ICDAR2017

Special Workshop Speaker

Title

Large scale datasets – Is data holding us back?


Name

Dimosthenis Karatzas

Abstract

The document image analysis community has always struggled with data. In a counter-intuitive situation, while paper documents are abundant and large quantities of them have been digitised, document analysis researchers fall short of using public, large and representative datasets in their research for a number of valid and not-so-valid reasons.

Copyright regulations and information privacy concerns among other reasons have traditionally created barriers for our research, limiting substantially our access to large-scale, public datasets, and making our research irreproducible and therefore marginal.

The wider computer vision community moves by data. It often seems that the availability of data defines what topics it is worth doing research into, and not vice versa. A focus on maximising quantity while accepting certain sacrifices in quality (e.g. by crowdsourcing annotations) is predominant. Would this be the right mentality for document image analysis?

And when large quantities of data are not easily available they are synthetically generated. And what better domain for synthesising data than document image analysis, where the images (documents) are by definition “synthetic” and generated through well understood processes. As a matter of fact, recent success stories in our own domain have been driven by synthetic data. The ability to do word spotting with large scale dictionaries, the considerable improvements in the latest version of the Tesseract OCR engine, scene text localisation, etc have all been driven by good quality synthetic data. Can this be extended to full documents? Would this be a way forward?
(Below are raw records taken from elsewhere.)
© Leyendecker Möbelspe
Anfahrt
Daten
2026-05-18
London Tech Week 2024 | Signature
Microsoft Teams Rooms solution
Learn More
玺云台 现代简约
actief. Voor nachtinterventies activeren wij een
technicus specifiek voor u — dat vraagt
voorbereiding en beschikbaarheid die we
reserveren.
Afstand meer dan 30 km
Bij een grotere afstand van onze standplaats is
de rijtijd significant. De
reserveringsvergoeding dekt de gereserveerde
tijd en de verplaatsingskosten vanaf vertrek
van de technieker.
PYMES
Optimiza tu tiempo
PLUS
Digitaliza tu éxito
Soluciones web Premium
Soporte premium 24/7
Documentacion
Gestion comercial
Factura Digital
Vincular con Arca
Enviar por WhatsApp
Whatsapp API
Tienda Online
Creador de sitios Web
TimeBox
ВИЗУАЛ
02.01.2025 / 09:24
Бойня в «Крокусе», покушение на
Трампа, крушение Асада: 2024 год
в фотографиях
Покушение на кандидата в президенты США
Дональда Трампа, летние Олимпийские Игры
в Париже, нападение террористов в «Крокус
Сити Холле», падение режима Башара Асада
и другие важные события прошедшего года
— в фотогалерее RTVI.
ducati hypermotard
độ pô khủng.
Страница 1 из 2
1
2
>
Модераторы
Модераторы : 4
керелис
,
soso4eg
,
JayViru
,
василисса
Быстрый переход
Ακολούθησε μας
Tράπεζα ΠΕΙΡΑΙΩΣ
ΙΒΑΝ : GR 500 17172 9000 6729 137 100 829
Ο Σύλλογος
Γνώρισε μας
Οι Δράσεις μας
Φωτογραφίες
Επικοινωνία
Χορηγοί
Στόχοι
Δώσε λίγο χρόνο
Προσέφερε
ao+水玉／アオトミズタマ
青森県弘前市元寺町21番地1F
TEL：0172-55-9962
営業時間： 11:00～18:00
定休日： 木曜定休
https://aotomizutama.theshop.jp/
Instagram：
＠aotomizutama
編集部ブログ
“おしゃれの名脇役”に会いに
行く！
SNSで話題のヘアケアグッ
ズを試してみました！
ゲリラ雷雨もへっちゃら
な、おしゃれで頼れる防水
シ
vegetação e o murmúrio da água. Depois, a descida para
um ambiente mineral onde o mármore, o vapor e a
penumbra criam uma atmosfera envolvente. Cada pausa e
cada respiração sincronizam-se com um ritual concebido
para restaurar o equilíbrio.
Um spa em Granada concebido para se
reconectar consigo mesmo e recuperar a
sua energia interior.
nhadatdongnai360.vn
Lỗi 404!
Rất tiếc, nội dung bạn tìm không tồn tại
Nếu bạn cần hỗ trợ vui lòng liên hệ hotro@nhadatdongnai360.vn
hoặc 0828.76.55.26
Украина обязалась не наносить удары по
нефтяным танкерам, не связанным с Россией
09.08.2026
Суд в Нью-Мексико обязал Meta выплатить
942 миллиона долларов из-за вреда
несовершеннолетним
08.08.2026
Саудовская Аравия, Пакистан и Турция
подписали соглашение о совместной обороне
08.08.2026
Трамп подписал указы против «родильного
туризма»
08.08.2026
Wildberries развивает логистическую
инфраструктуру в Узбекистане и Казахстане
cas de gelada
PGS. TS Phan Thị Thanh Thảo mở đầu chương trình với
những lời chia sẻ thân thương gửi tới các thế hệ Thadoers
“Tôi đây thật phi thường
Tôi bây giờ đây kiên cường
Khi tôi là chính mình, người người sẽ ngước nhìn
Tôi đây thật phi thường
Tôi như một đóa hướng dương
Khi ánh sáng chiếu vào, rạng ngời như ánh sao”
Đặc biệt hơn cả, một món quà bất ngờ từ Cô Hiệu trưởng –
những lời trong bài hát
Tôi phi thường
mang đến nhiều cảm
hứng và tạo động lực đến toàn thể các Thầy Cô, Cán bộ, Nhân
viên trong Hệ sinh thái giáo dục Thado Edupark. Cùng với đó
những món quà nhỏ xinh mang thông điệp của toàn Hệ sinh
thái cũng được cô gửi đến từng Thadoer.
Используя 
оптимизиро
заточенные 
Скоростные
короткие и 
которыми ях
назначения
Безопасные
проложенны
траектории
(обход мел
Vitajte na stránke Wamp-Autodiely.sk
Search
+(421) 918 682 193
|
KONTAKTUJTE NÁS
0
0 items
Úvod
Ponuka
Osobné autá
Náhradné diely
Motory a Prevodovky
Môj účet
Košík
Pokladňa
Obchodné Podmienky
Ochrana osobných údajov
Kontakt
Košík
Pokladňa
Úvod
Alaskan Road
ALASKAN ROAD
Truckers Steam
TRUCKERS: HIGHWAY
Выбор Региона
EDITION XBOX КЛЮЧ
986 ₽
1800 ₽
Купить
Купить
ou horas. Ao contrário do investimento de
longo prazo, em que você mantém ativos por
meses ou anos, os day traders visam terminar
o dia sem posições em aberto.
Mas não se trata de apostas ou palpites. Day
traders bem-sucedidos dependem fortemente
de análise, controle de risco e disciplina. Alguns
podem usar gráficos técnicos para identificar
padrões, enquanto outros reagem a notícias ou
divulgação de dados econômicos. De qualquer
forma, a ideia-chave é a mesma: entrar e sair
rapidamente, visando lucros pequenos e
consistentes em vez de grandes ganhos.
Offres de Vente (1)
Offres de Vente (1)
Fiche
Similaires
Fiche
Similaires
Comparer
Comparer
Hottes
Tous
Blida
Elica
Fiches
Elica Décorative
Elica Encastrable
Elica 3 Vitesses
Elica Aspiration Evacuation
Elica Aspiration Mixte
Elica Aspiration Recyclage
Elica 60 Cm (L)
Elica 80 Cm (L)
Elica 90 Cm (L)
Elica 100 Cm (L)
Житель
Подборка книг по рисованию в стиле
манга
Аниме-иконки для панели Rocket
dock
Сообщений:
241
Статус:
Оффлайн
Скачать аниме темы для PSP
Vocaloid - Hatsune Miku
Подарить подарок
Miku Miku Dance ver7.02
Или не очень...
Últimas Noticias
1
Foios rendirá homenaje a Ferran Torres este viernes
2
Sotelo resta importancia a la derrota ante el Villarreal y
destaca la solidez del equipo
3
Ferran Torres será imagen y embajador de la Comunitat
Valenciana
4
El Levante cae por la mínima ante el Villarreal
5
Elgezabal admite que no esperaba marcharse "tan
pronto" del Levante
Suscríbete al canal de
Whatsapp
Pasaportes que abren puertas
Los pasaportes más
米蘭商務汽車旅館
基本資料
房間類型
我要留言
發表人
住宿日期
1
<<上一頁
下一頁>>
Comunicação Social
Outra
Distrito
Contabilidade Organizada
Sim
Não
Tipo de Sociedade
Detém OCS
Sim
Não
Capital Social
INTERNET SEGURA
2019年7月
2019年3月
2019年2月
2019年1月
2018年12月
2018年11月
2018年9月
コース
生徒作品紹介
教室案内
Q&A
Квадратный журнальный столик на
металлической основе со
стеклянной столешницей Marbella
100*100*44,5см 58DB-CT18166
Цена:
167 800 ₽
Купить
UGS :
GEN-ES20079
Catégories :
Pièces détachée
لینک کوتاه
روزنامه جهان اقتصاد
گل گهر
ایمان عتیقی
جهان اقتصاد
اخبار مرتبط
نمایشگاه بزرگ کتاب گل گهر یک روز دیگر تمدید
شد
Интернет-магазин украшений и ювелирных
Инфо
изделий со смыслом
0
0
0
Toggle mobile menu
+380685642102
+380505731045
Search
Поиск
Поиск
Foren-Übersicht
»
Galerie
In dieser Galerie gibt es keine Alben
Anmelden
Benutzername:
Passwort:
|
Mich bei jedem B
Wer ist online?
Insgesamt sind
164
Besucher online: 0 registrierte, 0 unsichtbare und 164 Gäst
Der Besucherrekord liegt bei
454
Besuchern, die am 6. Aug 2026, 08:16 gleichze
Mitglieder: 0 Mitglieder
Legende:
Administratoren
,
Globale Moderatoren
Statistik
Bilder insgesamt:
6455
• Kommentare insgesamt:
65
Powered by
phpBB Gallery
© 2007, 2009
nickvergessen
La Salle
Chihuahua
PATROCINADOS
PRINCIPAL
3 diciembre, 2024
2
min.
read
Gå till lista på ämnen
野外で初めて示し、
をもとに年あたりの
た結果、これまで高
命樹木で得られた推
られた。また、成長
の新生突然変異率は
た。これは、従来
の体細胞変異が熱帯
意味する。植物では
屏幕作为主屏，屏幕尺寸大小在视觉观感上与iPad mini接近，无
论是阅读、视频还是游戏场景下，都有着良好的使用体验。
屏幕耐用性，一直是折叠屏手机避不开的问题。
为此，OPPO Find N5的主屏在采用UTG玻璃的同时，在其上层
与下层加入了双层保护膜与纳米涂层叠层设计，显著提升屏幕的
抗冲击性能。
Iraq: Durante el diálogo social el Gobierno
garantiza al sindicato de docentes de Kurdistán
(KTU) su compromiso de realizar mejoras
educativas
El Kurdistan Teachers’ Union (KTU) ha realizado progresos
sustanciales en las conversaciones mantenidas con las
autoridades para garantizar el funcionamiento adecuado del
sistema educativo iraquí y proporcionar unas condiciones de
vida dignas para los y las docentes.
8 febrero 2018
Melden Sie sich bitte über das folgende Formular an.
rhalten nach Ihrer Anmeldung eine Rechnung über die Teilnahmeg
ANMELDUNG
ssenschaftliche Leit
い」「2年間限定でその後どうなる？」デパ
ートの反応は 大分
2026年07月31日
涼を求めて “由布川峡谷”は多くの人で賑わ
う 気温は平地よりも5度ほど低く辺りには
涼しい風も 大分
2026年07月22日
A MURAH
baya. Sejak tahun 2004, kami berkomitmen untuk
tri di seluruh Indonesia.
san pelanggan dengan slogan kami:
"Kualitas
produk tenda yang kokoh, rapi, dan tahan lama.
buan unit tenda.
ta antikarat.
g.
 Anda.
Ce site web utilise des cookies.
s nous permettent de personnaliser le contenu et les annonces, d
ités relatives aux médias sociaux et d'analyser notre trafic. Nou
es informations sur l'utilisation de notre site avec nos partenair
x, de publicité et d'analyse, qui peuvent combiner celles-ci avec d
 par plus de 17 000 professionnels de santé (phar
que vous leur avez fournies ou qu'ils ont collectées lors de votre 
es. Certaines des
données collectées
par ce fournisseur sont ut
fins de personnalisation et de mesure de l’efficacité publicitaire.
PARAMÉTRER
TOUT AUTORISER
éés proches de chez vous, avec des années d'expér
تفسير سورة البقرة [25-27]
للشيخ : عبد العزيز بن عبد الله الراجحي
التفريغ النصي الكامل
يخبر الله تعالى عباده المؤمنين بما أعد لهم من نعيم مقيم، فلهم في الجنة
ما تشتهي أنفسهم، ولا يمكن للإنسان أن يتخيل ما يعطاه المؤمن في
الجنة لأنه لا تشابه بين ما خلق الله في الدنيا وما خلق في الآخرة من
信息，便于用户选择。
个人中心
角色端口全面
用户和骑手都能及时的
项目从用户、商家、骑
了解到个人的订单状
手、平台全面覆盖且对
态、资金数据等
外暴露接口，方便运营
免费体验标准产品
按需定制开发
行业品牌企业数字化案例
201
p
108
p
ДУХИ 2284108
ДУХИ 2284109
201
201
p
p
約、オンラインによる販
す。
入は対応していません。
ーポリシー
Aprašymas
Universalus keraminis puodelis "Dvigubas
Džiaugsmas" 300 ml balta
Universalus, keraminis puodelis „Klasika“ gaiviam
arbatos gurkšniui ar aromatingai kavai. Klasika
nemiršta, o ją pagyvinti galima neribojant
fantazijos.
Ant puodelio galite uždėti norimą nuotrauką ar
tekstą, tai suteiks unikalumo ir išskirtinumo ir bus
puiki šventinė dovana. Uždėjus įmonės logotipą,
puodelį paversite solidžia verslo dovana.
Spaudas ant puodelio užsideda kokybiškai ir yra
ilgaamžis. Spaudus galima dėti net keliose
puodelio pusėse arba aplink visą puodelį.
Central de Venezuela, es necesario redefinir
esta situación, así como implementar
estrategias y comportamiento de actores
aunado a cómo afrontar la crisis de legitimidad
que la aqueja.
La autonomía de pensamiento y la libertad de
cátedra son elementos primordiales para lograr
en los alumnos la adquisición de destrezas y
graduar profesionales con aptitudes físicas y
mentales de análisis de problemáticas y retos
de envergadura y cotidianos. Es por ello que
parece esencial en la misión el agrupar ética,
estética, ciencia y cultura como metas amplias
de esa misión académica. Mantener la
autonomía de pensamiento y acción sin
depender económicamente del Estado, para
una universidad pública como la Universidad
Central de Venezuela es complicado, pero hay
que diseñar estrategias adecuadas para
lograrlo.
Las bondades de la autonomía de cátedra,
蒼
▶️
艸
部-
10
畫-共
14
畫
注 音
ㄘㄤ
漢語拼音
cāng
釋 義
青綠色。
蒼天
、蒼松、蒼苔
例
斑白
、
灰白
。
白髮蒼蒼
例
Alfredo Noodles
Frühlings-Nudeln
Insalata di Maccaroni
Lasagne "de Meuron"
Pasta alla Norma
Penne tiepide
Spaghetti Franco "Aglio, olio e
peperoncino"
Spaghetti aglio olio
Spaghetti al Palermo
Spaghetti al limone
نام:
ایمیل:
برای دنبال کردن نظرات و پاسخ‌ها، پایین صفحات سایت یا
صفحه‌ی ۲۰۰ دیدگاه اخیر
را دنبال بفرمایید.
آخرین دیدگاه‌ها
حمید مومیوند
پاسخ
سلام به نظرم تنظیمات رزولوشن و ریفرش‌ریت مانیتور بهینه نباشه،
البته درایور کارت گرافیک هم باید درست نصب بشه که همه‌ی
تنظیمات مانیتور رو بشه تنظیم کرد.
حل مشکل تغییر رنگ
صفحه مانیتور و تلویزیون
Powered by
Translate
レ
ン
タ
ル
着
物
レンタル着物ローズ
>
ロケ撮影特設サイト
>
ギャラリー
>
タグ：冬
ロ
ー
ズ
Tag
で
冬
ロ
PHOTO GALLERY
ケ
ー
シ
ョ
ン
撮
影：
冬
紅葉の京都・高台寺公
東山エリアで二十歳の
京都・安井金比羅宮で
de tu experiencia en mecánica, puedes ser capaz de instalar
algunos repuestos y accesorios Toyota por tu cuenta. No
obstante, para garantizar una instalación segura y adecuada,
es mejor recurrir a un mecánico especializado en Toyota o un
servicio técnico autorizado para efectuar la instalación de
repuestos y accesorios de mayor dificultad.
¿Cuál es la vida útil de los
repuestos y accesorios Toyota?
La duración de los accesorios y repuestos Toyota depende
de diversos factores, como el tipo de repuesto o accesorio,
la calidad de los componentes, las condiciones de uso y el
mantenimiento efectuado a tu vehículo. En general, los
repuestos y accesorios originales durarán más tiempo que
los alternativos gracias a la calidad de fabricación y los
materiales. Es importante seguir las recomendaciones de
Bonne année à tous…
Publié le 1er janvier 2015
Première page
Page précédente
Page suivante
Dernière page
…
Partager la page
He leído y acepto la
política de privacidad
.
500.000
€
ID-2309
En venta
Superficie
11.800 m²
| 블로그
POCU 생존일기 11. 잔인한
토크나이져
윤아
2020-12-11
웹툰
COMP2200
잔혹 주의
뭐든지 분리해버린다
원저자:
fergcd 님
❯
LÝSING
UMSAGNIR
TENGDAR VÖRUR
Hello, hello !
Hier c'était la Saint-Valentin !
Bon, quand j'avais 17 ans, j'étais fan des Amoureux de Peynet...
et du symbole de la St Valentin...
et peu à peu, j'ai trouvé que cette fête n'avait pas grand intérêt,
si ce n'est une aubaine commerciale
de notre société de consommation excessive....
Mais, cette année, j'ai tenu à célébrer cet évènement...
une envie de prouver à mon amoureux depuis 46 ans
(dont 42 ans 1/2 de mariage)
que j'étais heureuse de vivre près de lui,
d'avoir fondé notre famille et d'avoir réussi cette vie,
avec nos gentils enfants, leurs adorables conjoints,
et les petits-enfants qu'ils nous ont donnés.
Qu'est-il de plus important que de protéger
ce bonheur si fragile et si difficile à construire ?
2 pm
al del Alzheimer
In a time when data is king what should the document image analysis community be doing to deal with all the above restrictions and challenges?


Short Bio

Dimosthenis Karatzas, a physicist by education, received his PhD in Computer Science from the University of Liverpool, UK in 2003. From 2002 to 2007 he worked as a Research Fellow Universities of Liverpool and Southampton, UK. Since 2007 he is with the Computer Vision Centre, at the Universitat Autònoma de Barcelona, Spain, where he leads the Robust Reading research unit. He is associate director of the Centre since 2014.

His main research interests are computer vision and pattern recognition, and in particular robust reading systems, document image analysis, human‐document interaction, and human perception modeling. He has produced >100 peer reviewed publications, including 21 in indexed journals and has an h-index of 20. He is the principal investigator of numerous research projects.

In 2013, he received the IAPR/ICDAR Young Investigator Award for innovative research in human perception‐based document analysis. In 2016, he received a Google Research Award for pursuing research in the line of modelling the interplay between visual and textual information in images.

He counts with extensive technology transfer experience. In 2007 he set up with fellow‐researchers the spin‐off company TruColour Ltd, UK, specializing on perception based colour calibration solutions. He conceived and led the creation of the “Library Living Lab” (L3), converting a public library in Barcelona into an open, participatory innovation space.

Dr Karatzas has served the international community in various roles. He is the chair of the Technical Committee 11 (Reading Systems) of the International Association of Pattern Recognition (IAPR), a member of the IAPR Industrial Liaison Committee, the IEEE, while a founding member and past member of the executive committee of the UK Chapter of the SPIE. He has been involved in the organisation of numerous international events in document image analysis, including leading the Robust Reading Competition series, counting to date with more than 3,000 registered researchers and 10,000 evaluated submissions.